**Your instructions:**
The records that follow are to be copied word for word. Pictures should be omitted.

**Records for this exercise:**
☆ ☆ ☆ ☆ ☆ ☆ ☆

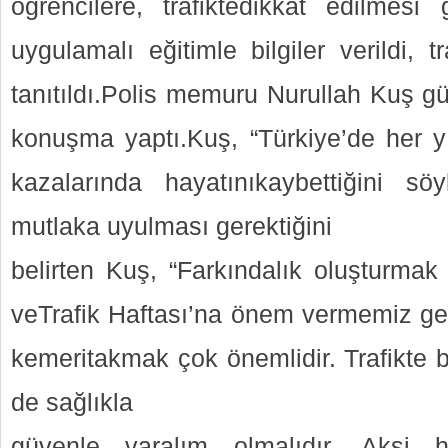
öğrencilere, trafiktedikkat edilmesi g
uygulamalı eğitimle bilgiler verildi, tr
tanıtıldı.Polis memuru Nurullah Kuş gü
konuşma yaptı.Kuş, “Türkiye’de her yıl
kazalarında hayatınıkaybettiğini söyl
mutlaka uyulması gerektiğini
belirten Kuş, “Farkındalık oluşturmak
veTrafik Haftası’na önem vermemiz ger
kemeritakmak çok önemlidir. Trafikte b
de sağlıkla
güvenle varalım olmalıdır. Aksi 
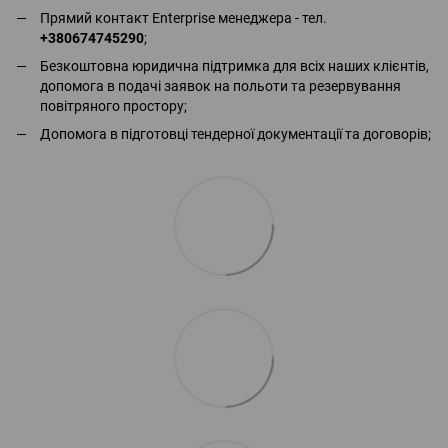
Прямий контакт Enterprise менеджера - тел.
+380674745290
;
Безкоштовна юридична підтримка для всіх наших клієнтів,
допомога в подачі заявок на польоти та резервування
повітряного простору;
Допомога в підготовці тендерної документації та договорів;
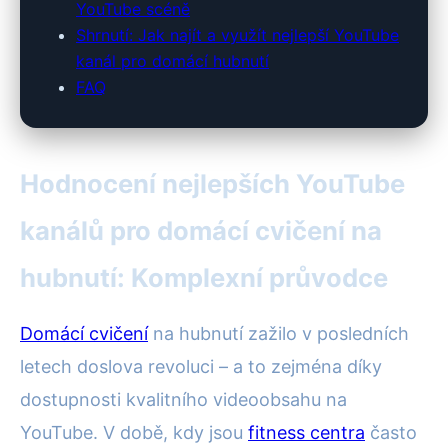
YouTube scéně
Shrnutí: Jak najít a využít nejlepší YouTube
kanál pro domácí hubnutí
FAQ
Hodnocení nejlepších YouTube
kanálů pro domácí cvičení na
hubnutí: Komplexní průvodce
Domácí cvičení
na hubnutí zažilo v posledních
letech doslova revoluci – a to zejména díky
dostupnosti kvalitního videoobsahu na
YouTube. V době, kdy jsou
fitness centra
často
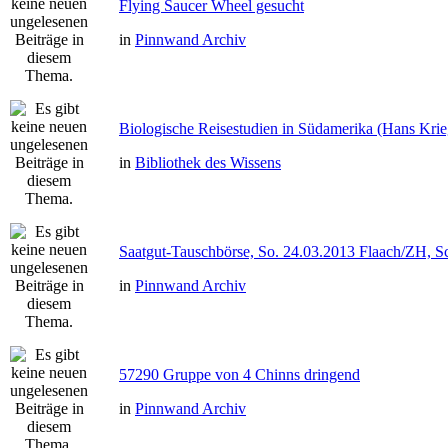
Flying Saucer Wheel gesucht
in
Pinnwand Archiv
Biologische Reisestudien in Südamerika (Hans Kri
in
Bibliothek des Wissens
Saatgut-Tauschbörse, So. 24.03.2013 Flaach/ZH, S
in
Pinnwand Archiv
57290 Gruppe von 4 Chinns dringend
in
Pinnwand Archiv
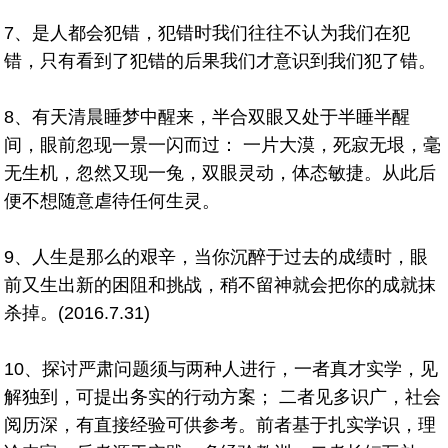
7、是人都会犯错，犯错时我们往往不认为我们在犯
错，只有看到了犯错的后果我们才意识到我们犯了错。
8、有天清晨睡梦中醒来，半合双眼又处于半睡半醒
间，眼前忽现一景一闪而过： 一片大漠，死寂无垠，毫
无生机，忽然又现一兔，双眼灵动，体态敏捷。从此后
便不想随意虐待任何生灵。
9、人生是那么的艰辛，当你沉醉于过去的成绩时，眼
前又生出新的困阻和挑战，稍不留神就会把你的成就抹
杀掉。(2016.7.31)
10、探讨严肃问题须与两种人进行，一者真才实学，见
解独到，可提出务实的行动方案； 二者见多识广，社会
阅历深，有直接经验可供参考。前者基于扎实学识，理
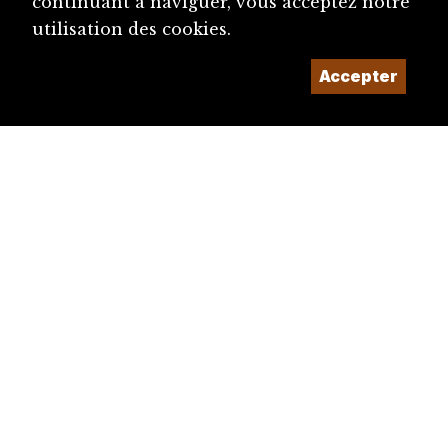
continuant à naviguer, vous acceptez notre
utilisation des cookies.
Accepter
diju@diju.ch
Proposer une notice
Un projet de la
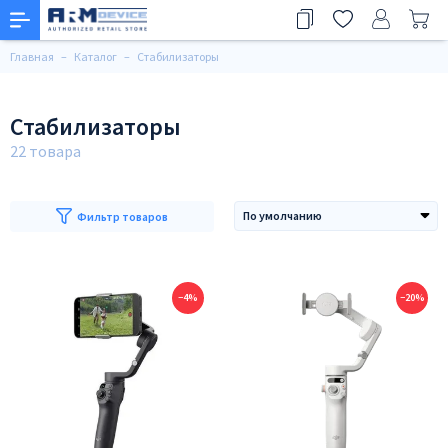
Главная
Каталог
Стабилизаторы
Стабилизаторы
Фильтр товаров
−4%
−20%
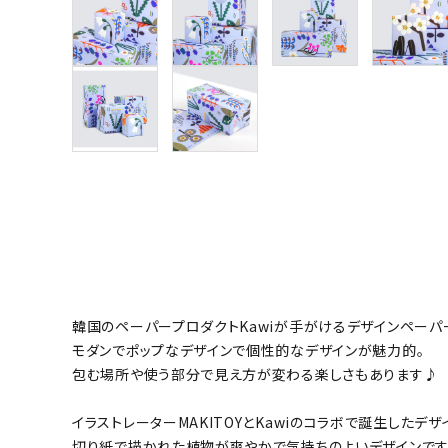
韓国のペーパープロダクトKawiが手がけるデザインペーパ
モダンでポップなデザインで個性的なデザインが魅力的。
包む場所や使う部分で見え方が変わる楽しさもあります♪
イラストレーターMAKITOYとKawiのコラボで誕生したデザ
切り紙で描かれた植物が爽やかで気持ちのよいデザインです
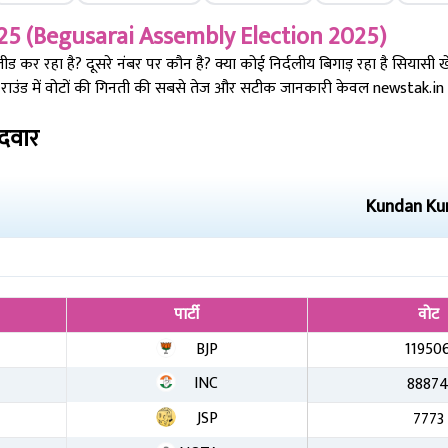
25 (
Begusarai
Assembly Election 2025)
कर रहा है? दूसरे नंबर पर कौन है? क्या कोई निर्दलीय बिगाड़ रहा है सियासी 
ाउंड में वोटों की गिनती की सबसे तेज और सटीक जानकारी केवल newstak.in पर
ीदवार
Kundan K
पार्टी
वोट
BJP
11950
INC
8887
JSP
7773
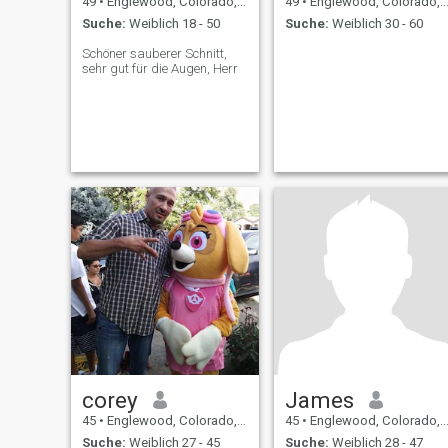
49
•
Englewood, Colorado, USA
49
•
Englewood, Colorado, USA
Suche:
Weiblich 18 - 50
Suche:
Weiblich 30 - 60
Schöner sauberer Schnitt,
sehr gut für die Augen, Herr
corey
James
45
•
Englewood, Colorado, USA
45
•
Englewood, Colorado, USA
Suche:
Weiblich 27 - 45
Suche:
Weiblich 28 - 47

☆ ☆ ☆ ☆ ☆ ☆ ☆

**Task result:**
öğrencilere, trafiktedikkat edilmesi g
uygulamalı eğitimle bilgiler verildi, tr
tanıtıldı.Polis memuru Nurullah Kuş gü
konuşma yaptı.Kuş, “Türkiye’de her yıl
kazalarında hayatınıkaybettiğini söyl
mutlaka uyulması gerektiğini
belirten Kuş, “Farkındalık oluşturmak
veTrafik Haftası’na önem vermemiz ger
kemeritakmak çok önemlidir. Trafikte b
de sağlıkla
güvenle varalım olmalıdır. Aksi 
Прямий контакт Enterprise менеджера - тел.
+380674745290
;
Безкоштовна юридична підтримка для всіх наших клієнтів,
допомога в подачі заявок на польоти та резервування
повітряного простору;
Допомога в підготовці тендерної документації та договорів;
YouTube scéně
Shrnutí: Jak najít a využít nejlepší YouTube
kanál pro domácí hubnutí
FAQ
Hodnocení nejlepších YouTube
kanálů pro domácí cvičení na
hubnutí: Komplexní průvodce
Domácí cvičení
na hubnutí zažilo v posledních
letech doslova revoluci – a to zejména díky
dostupnosti kvalitního videoobsahu na
YouTube. V době, kdy jsou
fitness centra
často
Flying Saucer Wheel gesucht
in
Pinnwand Archiv
Biologische Reisestudien in Südamerika (Hans Kri
in
Bibliothek des Wissens
Saatgut-Tauschbörse, So. 24.03.2013 Flaach/ZH, S
in
Pinnwand Archiv
57290 Gruppe von 4 Chinns dringend
in
Pinnwand Archiv
7、是人都会犯错，犯错时我们往往不认为我们在犯
错，只有看到了犯错的后果我们才意识到我们犯了错。
8、有天清晨睡梦中醒来，半合双眼又处于半睡半醒
间，眼前忽现一景一闪而过： 一片大漠，死寂无垠，毫
无生机，忽然又现一兔，双眼灵动，体态敏捷。从此后
便不想随意虐待任何生灵。
9、人生是那么的艰辛，当你沉醉于过去的成绩时，眼
前又生出新的困阻和挑战，稍不留神就会把你的成就抹
杀掉。(2016.7.31)
10、探讨严肃问题须与两种人进行，一者真才实学，见
解独到，可提出务实的行动方案； 二者见多识广，社会
阅历深，有直接经验可供参考。前者基于扎实学识，理
continuant à naviguer, vous acceptez notre
utilisation des cookies.
Accepter
diju@diju.ch
Proposer une notice
Un projet de la
Главная
Каталог
Стабилизаторы
Стабилизаторы
Фильтр товаров
−4%
−20%
韓国のペーパープロダクトKawiが手がけるデザインペーパ
モダンでポップなデザインで個性的なデザインが魅力的。
包む場所や使う部分で見え方が変わる楽しさもあります♪
イラストレーターMAKITOYとKawiのコラボで誕生したデザ
切り紙で描かれた植物が爽やかで気持ちのよいデザインです
25 (
Begusarai
Assembly Election 2025)
कर रहा है? दूसरे नंबर पर कौन है? क्या कोई निर्दलीय बिगाड़ रहा है सियासी 
ाउंड में वोटों की गिनती की सबसे तेज और सटीक जानकारी केवल newstak.in पर
ीदवार
Kundan K
पार्टी
वोट
BJP
11950
INC
8887
JSP
7773
49
•
Englewood, Colorado, USA
49
•
Englewood, Colorado, USA
Suche:
Weiblich 18 - 50
Suche:
Weiblich 30 - 60
Schöner sauberer Schnitt,
sehr gut für die Augen, Herr
corey
James
45
•
Englewood, Colorado, USA
45
•
Englewood, Colorado, USA
Suche:
Weiblich 27 - 45
Suche:
Weiblich 28 - 47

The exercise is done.